▸ What the task asks: Print the entries exactly as they appear, and omit any images.

______________________________

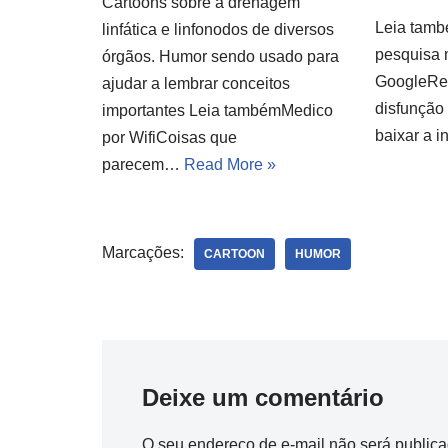
Cartoons sobre a drenagem
Leia tamb
linfática e linfonodos de diversos
pesquisa 
órgãos. Humor sendo usado para
GoogleRec
ajudar a lembrar conceitos
disfunção
importantes Leia tambémMedico
baixar a i
por WifiCoisas que
parecem…
Read More »
Marcações:
CARTOON
HUMOR
Deixe um comentário
O seu endereço de e-mail não será publica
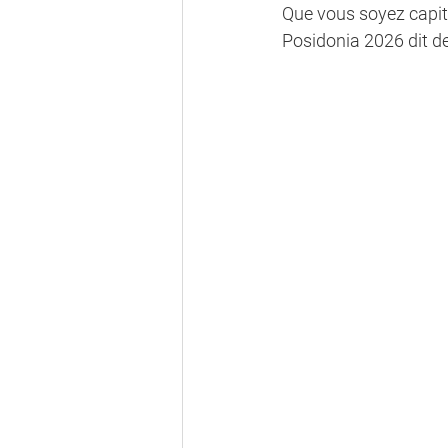
Que vous soyez capita
Posidonia 2026 dit de 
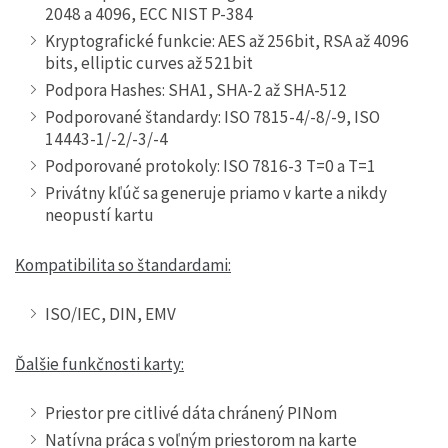
2048 a 4096, ECC NIST P-384
Kryptografické funkcie: AES až 256bit, RSA až 4096
bits, elliptic curves až 521bit
Podpora Hashes: SHA1, SHA-2 až SHA-512
Podporované štandardy: ISO 7815-4/-8/-9, ISO
14443-1/-2/-3/-4
Podporované protokoly: ISO 7816-3 T=0 a T=1
Privátny kľúč sa generuje priamo v karte a nikdy
neopustí kartu
Kompatibilita so štandardami:
ISO/IEC, DIN, EMV
Ďalšie funkčnosti karty:
Priestor pre citlivé dáta chránený PINom
Natívna práca s voľným priestorom na karte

______________________________

▸ Answer area:
Cartoons sobre a drenagem
Leia tamb
linfática e linfonodos de diversos
pesquisa 
órgãos. Humor sendo usado para
GoogleRec
ajudar a lembrar conceitos
disfunção
importantes Leia tambémMedico
baixar a i
por WifiCoisas que
parecem…
Read More »
Marcações:
CARTOON
HUMOR
Deixe um comentário
O seu endereço de e-mail não será publica
Que vous soyez capita
Posidonia 2026 dit de 
2048 a 4096, ECC NIST P-384
Kryptografické funkcie: AES až 256bit, RSA až 4096
bits, elliptic curves až 521bit
Podpora Hashes: SHA1, SHA-2 až SHA-512
Podporované štandardy: ISO 7815-4/-8/-9, ISO
14443-1/-2/-3/-4
Podporované protokoly: ISO 7816-3 T=0 a T=1
Privátny kľúč sa generuje priamo v karte a nikdy
neopustí kartu
Kompatibilita so štandardami:
ISO/IEC, DIN, EMV
Ďalšie funkčnosti karty:
Priestor pre citlivé dáta chránený PINom
Natívna práca s voľným priestorom na karte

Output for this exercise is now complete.